**Task details:**
Copy out the listing that follows, exact in every word, and skip the images.

**Data provided:**
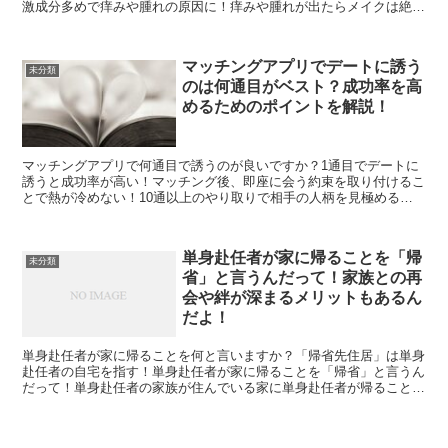
激成分多めで痒みや腫れの原因に！痒みや腫れが出たらメイクは絶対
にやめよう！まつげ美容液の経皮吸収率が高いって知ってた...
マッチングアプリでデートに誘う
未分類
のは何通目がベスト？成功率を高
めるためのポイントを解説！
マッチングアプリで何通目で誘うのが良いですか？1通目でデートに
誘うと成功率が高い！マッチング後、即座に会う約束を取り付けるこ
とで熱が冷めない！10通以上のやり取りで相手の人柄を見極めるこ
とが重要！マッチングアプリでは早めに会うことがポイント...
単身赴任者が家に帰ることを「帰
未分類
省」と言うんだって！家族との再
会や絆が深まるメリットもあるん
だよ！
単身赴任者が家に帰ることを何と言いますか？「帰省先住居」は単身
赴任者の自宅を指す！単身赴任者が家に帰ることを「帰省」と言うん
だって！単身赴任者の家族が住んでいる家に単身赴任者が帰ることも
あるんだよ！単身赴任者が自宅に反復・継続して帰省すると...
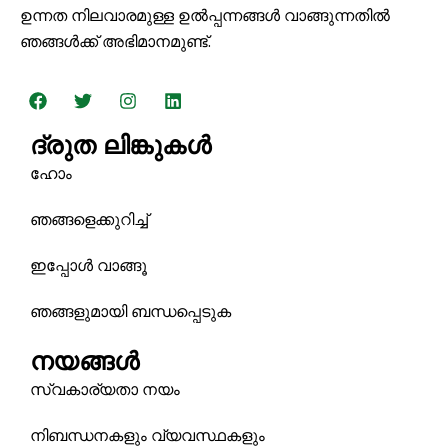
ഉന്നത നിലവാരമുള്ള ഉൽപ്പന്നങ്ങൾ വാങ്ങുന്നതിൽ
ഞങ്ങൾക്ക് അഭിമാനമുണ്ട്.
ഫേ
ട്വി
ഇ
ലി
സ്ബു
റ്റ
ൻ
ങ്ക്ഡ്
ക്ക്
ർ
സ്റ്റാ
ഇ
ദ്രുത ലിങ്കുകൾ
ഗ്രാം
ൻ
ഹോം
ഞങ്ങളെക്കുറിച്ച്
ഇപ്പോള്‍ വാങ്ങൂ
ഞങ്ങളുമായി ബന്ധപ്പെടുക
നയങ്ങൾ
സ്വകാര്യതാ നയം
നിബന്ധനകളും വ്യവസ്ഥകളും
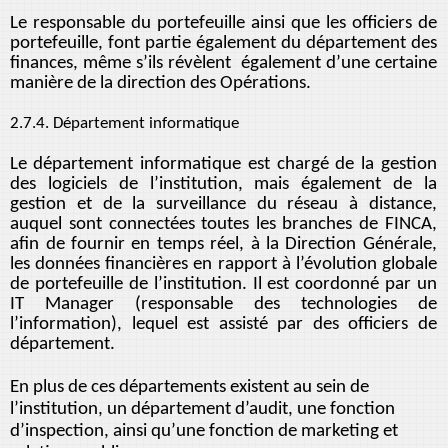
Le responsable du portefeuille ainsi que les officiers de
portefeuille, font partie également du département des
finances, même s’ils révèlent également d’une certaine
manière de la direction des Opérations.
2.7.4. Département informatique
Le département informatique est chargé de la gestion
des logiciels de l’institution, mais également de la
gestion et de la surveillance du réseau à distance,
auquel sont connectées toutes les branches de FINCA,
afin de fournir en temps réel, à la Direction Générale,
les données financières en rapport à l’évolution globale
de portefeuille de l’institution. Il est coordonné par un
IT Manager (responsable des technologies de
l’information), lequel est assisté par des officiers de
département.
En plus de ces départements existent au sein de
l’institution, un département d’audit, une fonction
d’inspection, ainsi qu’une fonction de marketing et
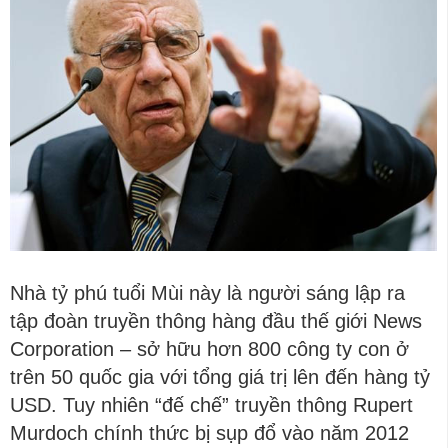
Nhà tỷ phú tuổi Mùi này là người sáng lập ra
tập đoàn truyền thông hàng đầu thế giới News
Corporation – sở hữu hơn 800 công ty con ở
trên 50 quốc gia với tổng giá trị lên đến hàng tỷ
USD. Tuy nhiên “đế chế” truyền thông Rupert
Murdoch chính thức bị sụp đổ vào năm 2012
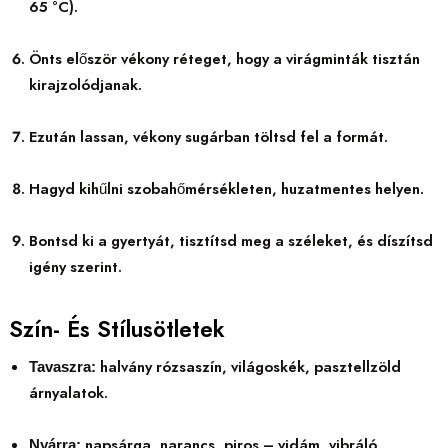
65 °C).
Önts először vékony réteget, hogy a virágminták tisztán
kirajzolódjanak.
Ezután lassan, vékony sugárban töltsd fel a formát.
Hagyd kihűlni szobahőmérsékleten, huzatmentes helyen.
Bontsd ki a gyertyát, tisztítsd meg a széleket, és díszítsd
igény szerint.
Szín- És Stílusötletek
halvány rózsaszín, világoskék, pasztellzöld
Tavaszra:
árnyalatok.
napsárga, narancs, piros – vidám, vibráló
Nyárra:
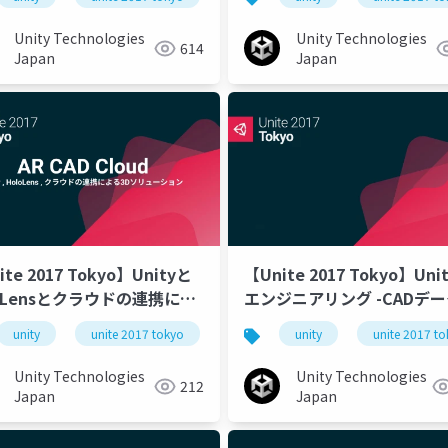
ton TrueSync のご紹介
Unity Technologies
Unity Technologies
614
Japan
Japan
ite 2017 Tokyo】Unityと
【Unite 2017 Tokyo】Uni
loLensとクラウドの連携によ
エンジニアリング -CADデ
Dソリューション「AR CAD
用や三次元点群ビジュアラ
unity
unite 2017 tokyo
unity
unite 2017 t
ud」
ールの事例紹介-
Unity Technologies
Unity Technologies
212
Japan
Japan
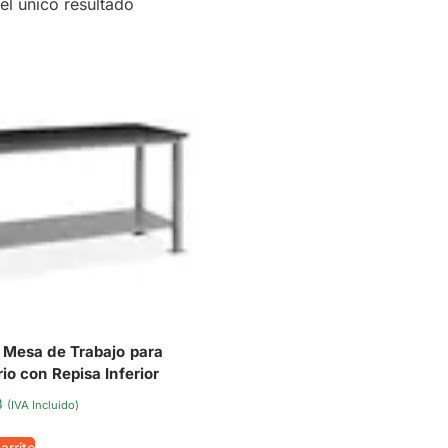
el único resultado
– Mesa de Trabajo para
io con Repisa Inferior
3
(IVA Incluido)
arrito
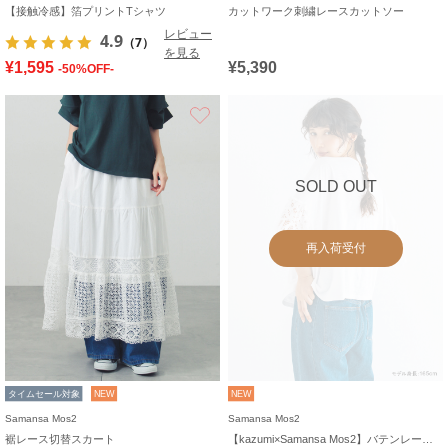
【接触冷感】箔プリントTシャツ
カットワーク刺繍レースカットソー
レビュー
4.9
（7）
を見る
¥1,595
¥5,390
-50%OFF-
お気に入り
SOLD OUT
再入荷受付
タイムセール対象
NEW
NEW
Samansa Mos2
Samansa Mos2
裾レース切替スカート
【kazumi×Samansa Mos2】バテンレースカットソー《WEB限定カラーあり》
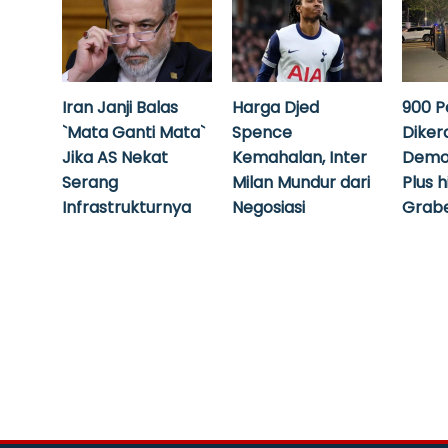
Iran Janji Balas
Harga Djed
900 P
`Mata Ganti Mata`
Spence
Diker
Jika AS Nekat
Kemahalan, Inter
Demo
Serang
Milan Mundur dari
Plus 
Infrastrukturnya
Negosiasi
Grabe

**Result of this task:**
激成分多めで痒みや腫れの原因に！痒みや腫れが出たらメイクは絶対
にやめよう！まつげ美容液の経皮吸収率が高いって知ってた...
マッチングアプリでデートに誘う
未分類
のは何通目がベスト？成功率を高
めるためのポイントを解説！
マッチングアプリで何通目で誘うのが良いですか？1通目でデートに
誘うと成功率が高い！マッチング後、即座に会う約束を取り付けるこ
とで熱が冷めない！10通以上のやり取りで相手の人柄を見極めるこ
とが重要！マッチングアプリでは早めに会うことがポイント...
単身赴任者が家に帰ることを「帰
未分類
省」と言うんだって！家族との再
会や絆が深まるメリットもあるん
だよ！
単身赴任者が家に帰ることを何と言いますか？「帰省先住居」は単身
赴任者の自宅を指す！単身赴任者が家に帰ることを「帰省」と言うん
だって！単身赴任者の家族が住んでいる家に単身赴任者が帰ることも
あるんだよ！単身赴任者が自宅に反復・継続して帰省すると...
ഉന്നത നിലവാരമുള്ള ഉൽപ്പന്നങ്ങൾ വാങ്ങുന്നതിൽ
ഞങ്ങൾക്ക് അഭിമാനമുണ്ട്.
ഫേ
ട്വി
ഇ
ലി
സ്ബു
റ്റ
ൻ
ങ്ക്ഡ്
ക്ക്
ർ
സ്റ്റാ
ഇ
ദ്രുത ലിങ്കുകൾ
ഗ്രാം
ൻ
ഹോം
ഞങ്ങളെക്കുറിച്ച്
ഇപ്പോള്‍ വാങ്ങൂ
ഞങ്ങളുമായി ബന്ധപ്പെടുക
നയങ്ങൾ
സ്വകാര്യതാ നയം
നിബന്ധനകളും വ്യവസ്ഥകളും
Le responsable du portefeuille ainsi que les officiers de
portefeuille, font partie également du département des
finances, même s’ils révèlent également d’une certaine
manière de la direction des Opérations.
2.7.4. Département informatique
Le département informatique est chargé de la gestion
des logiciels de l’institution, mais également de la
gestion et de la surveillance du réseau à distance,
auquel sont connectées toutes les branches de FINCA,
afin de fournir en temps réel, à la Direction Générale,
les données financières en rapport à l’évolution globale
de portefeuille de l’institution. Il est coordonné par un
IT Manager (responsable des technologies de
l’information), lequel est assisté par des officiers de
département.
En plus de ces départements existent au sein de
l’institution, un département d’audit, une fonction
d’inspection, ainsi qu’une fonction de marketing et
Nhà tỷ phú tuổi Mùi này là người sáng lập ra
tập đoàn truyền thông hàng đầu thế giới News
Corporation – sở hữu hơn 800 công ty con ở
trên 50 quốc gia với tổng giá trị lên đến hàng tỷ
USD. Tuy nhiên “đế chế” truyền thông Rupert
Murdoch chính thức bị sụp đổ vào năm 2012
65 °C).
Önts először vékony réteget, hogy a virágminták tisztán
kirajzolódjanak.
Ezután lassan, vékony sugárban töltsd fel a formát.
Hagyd kihűlni szobahőmérsékleten, huzatmentes helyen.
Bontsd ki a gyertyát, tisztítsd meg a széleket, és díszítsd
igény szerint.
Szín- És Stílusötletek
halvány rózsaszín, világoskék, pasztellzöld
Tavaszra:
árnyalatok.
napsárga, narancs, piros – vidám, vibráló
Nyárra:
ton TrueSync のご紹介
Unity Technologies
Unity Technologies
614
Japan
Japan
ite 2017 Tokyo】Unityと
【Unite 2017 Tokyo】Uni
loLensとクラウドの連携によ
エンジニアリング -CADデ
Dソリューション「AR CAD
用や三次元点群ビジュアラ
unity
unite 2017 tokyo
unity
unite 2017 t
ud」
ールの事例紹介-
Unity Technologies
Unity Technologies
212
Japan
Japan
el único resultado
– Mesa de Trabajo para
io con Repisa Inferior
3
(IVA Incluido)
arrito
【接触冷感】箔プリントTシャツ
カットワーク刺繍レースカットソー
レビュー
4.9
（7）
を見る
¥1,595
¥5,390
-50%OFF-
お気に入り
SOLD OUT
再入荷受付
タイムセール対象
NEW
NEW
Samansa Mos2
Samansa Mos2
裾レース切替スカート
【kazumi×Samansa Mos2】バテンレースカットソー《WEB限定カラーあり》
Iran Janji Balas
Harga Djed
900 P
`Mata Ganti Mata`
Spence
Diker
Jika AS Nekat
Kemahalan, Inter
Demo
Serang
Milan Mundur dari
Plus 
Infrastrukturnya
Negosiasi
Grabe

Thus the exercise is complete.